» Directions
From the entries below, count the lines with "sollten". Write only the count.

--- Data section Enclosed Below ---

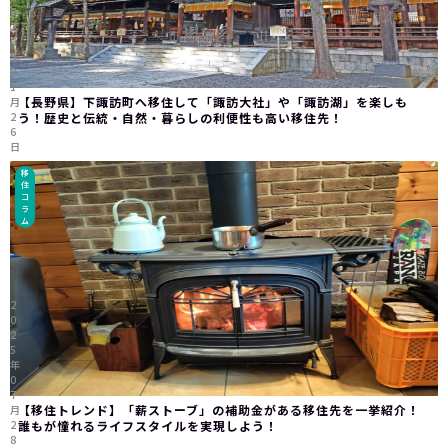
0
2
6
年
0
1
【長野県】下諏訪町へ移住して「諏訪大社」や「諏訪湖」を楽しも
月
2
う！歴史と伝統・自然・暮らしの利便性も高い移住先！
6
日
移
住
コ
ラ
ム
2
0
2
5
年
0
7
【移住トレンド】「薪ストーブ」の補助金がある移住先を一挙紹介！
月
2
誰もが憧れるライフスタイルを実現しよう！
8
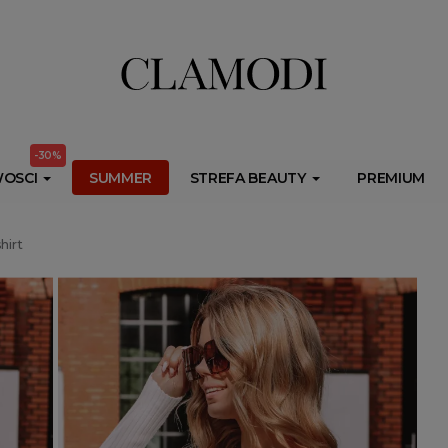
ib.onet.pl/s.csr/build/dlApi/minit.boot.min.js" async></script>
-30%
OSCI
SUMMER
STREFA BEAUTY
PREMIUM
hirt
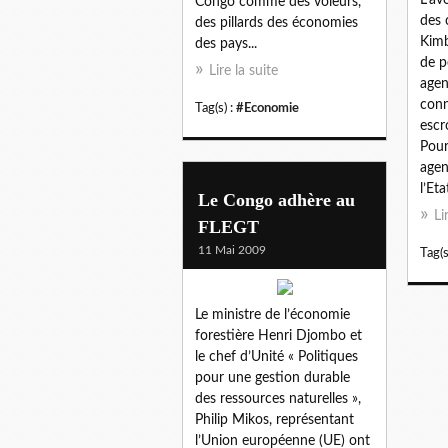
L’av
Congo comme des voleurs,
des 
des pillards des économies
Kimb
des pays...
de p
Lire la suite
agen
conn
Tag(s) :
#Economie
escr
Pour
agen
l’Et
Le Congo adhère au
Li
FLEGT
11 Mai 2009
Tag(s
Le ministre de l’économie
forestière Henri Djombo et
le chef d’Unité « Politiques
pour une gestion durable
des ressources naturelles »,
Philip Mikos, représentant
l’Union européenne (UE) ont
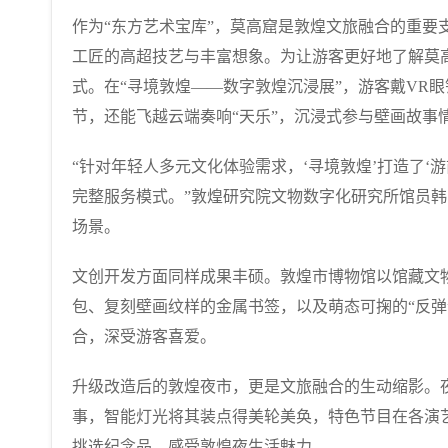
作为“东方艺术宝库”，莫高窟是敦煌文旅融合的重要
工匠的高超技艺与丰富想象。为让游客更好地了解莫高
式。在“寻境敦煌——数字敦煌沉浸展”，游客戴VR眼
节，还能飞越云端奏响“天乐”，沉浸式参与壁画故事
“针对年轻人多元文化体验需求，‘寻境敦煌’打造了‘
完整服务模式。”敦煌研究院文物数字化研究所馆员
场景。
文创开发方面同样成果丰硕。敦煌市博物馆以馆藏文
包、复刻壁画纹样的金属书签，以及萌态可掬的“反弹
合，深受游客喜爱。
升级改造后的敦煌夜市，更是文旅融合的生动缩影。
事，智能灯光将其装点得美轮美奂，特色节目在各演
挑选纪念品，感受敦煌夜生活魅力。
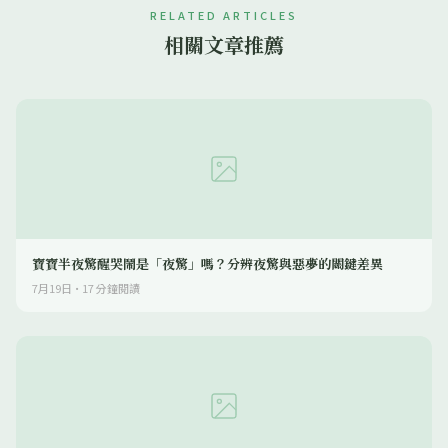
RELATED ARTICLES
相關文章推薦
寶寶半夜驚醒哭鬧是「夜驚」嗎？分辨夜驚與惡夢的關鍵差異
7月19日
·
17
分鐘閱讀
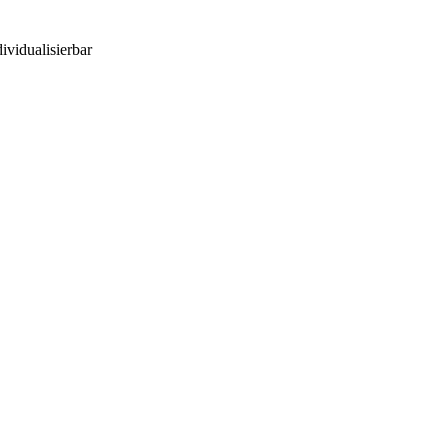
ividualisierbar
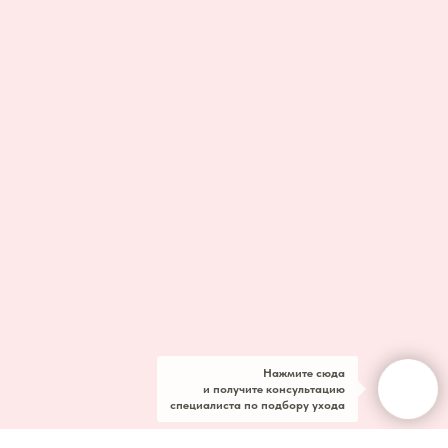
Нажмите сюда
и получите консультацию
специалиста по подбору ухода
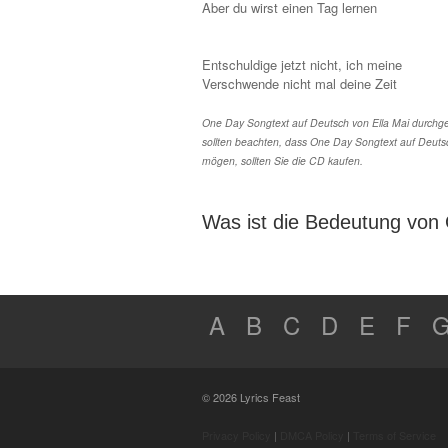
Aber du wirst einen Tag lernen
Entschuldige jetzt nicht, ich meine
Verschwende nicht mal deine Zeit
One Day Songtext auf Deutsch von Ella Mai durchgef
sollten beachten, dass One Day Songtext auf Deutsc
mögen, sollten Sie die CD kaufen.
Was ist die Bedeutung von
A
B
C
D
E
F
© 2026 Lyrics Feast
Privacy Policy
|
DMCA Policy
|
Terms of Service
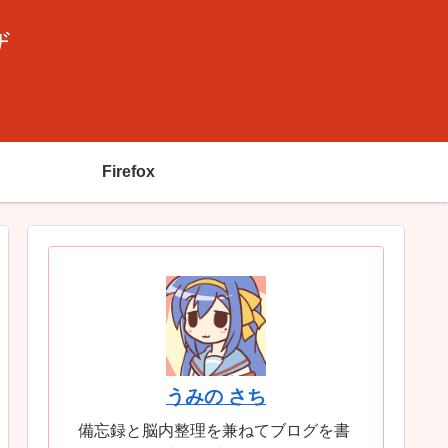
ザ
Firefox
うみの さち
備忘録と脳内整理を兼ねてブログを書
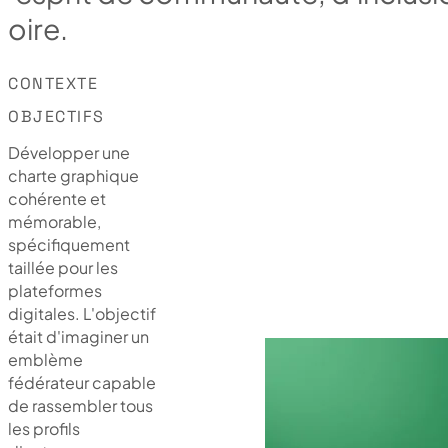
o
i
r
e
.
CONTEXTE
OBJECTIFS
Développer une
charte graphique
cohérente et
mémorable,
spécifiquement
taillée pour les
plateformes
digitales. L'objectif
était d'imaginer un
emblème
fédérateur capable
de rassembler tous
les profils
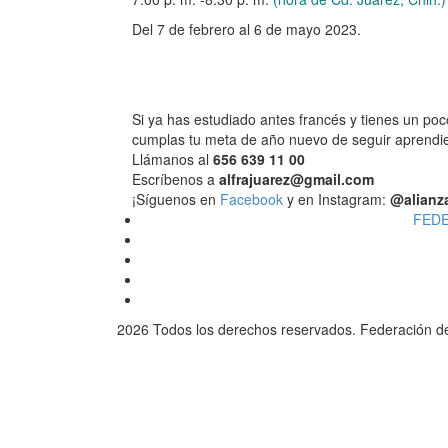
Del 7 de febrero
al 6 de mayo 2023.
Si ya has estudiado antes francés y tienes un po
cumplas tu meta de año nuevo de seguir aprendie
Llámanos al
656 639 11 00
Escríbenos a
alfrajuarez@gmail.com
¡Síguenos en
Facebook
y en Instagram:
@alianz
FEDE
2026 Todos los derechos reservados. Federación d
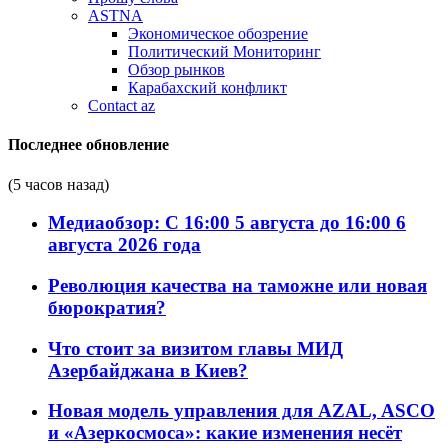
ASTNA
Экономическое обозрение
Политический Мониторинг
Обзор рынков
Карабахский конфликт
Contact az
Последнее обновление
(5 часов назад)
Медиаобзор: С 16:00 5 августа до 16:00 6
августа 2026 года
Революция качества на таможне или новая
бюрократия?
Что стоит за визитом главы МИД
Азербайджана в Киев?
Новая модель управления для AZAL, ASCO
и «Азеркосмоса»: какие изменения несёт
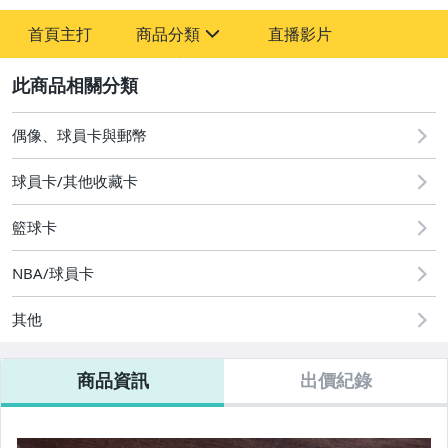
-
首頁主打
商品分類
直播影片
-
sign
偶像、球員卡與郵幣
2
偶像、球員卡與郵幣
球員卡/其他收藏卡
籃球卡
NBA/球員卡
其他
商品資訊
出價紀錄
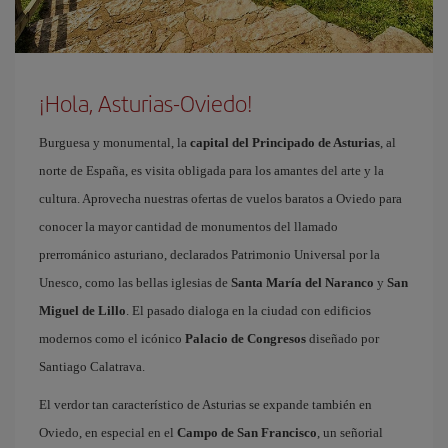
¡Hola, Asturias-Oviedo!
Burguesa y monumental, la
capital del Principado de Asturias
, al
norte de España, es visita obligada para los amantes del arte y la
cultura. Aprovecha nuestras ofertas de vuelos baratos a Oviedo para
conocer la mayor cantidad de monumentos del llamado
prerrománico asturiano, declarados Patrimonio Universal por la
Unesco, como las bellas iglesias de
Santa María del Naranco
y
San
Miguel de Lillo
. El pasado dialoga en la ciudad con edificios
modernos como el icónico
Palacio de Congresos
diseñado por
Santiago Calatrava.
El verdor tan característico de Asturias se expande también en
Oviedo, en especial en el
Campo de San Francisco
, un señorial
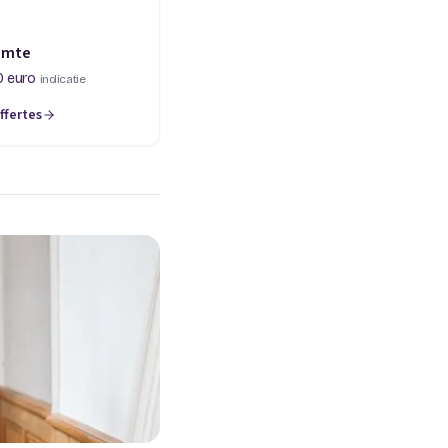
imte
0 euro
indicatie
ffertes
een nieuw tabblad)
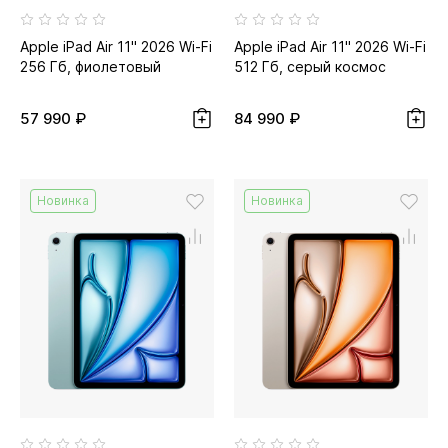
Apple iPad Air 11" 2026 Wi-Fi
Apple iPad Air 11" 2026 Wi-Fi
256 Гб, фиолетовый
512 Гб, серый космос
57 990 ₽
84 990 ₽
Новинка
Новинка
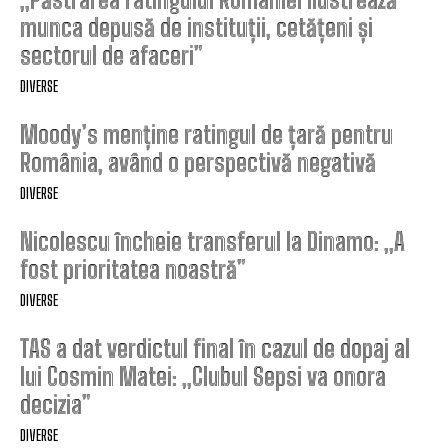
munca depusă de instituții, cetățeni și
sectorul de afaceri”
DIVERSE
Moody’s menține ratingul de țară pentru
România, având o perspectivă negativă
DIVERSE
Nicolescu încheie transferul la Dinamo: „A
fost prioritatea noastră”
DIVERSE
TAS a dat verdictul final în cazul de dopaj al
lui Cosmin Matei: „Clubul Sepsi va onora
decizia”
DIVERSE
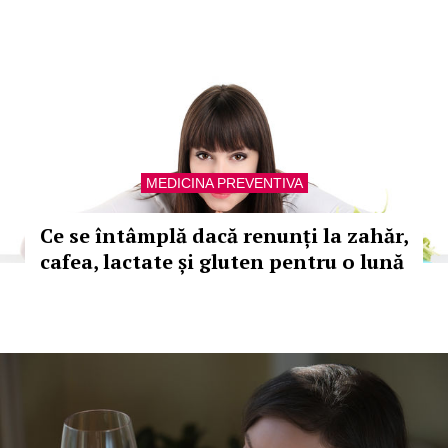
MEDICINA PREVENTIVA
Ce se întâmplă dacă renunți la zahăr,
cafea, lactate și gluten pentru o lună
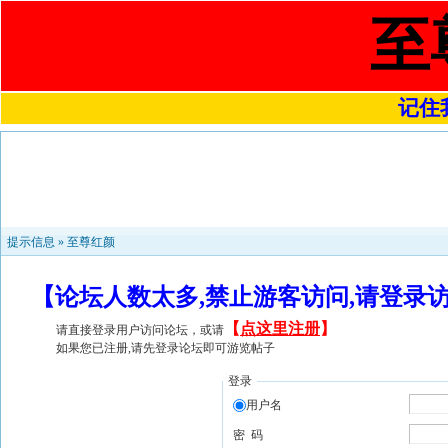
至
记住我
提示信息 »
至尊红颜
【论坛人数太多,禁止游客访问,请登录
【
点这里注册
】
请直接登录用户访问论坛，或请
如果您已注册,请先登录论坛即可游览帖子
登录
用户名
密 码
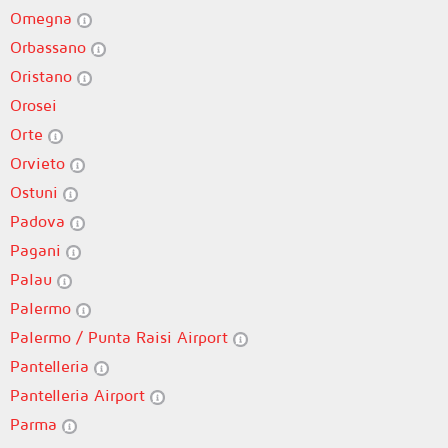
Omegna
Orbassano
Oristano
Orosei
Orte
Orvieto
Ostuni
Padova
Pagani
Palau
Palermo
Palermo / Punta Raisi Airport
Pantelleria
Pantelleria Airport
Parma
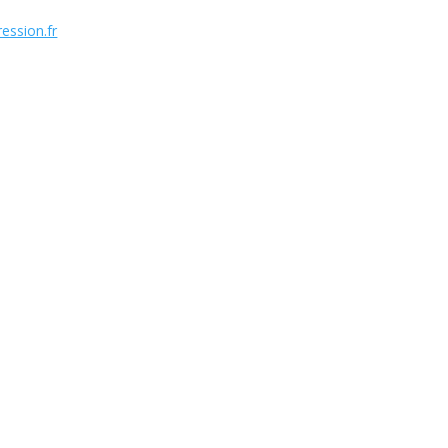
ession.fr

--- End of Enclosed Data section ---

» Exercise result
2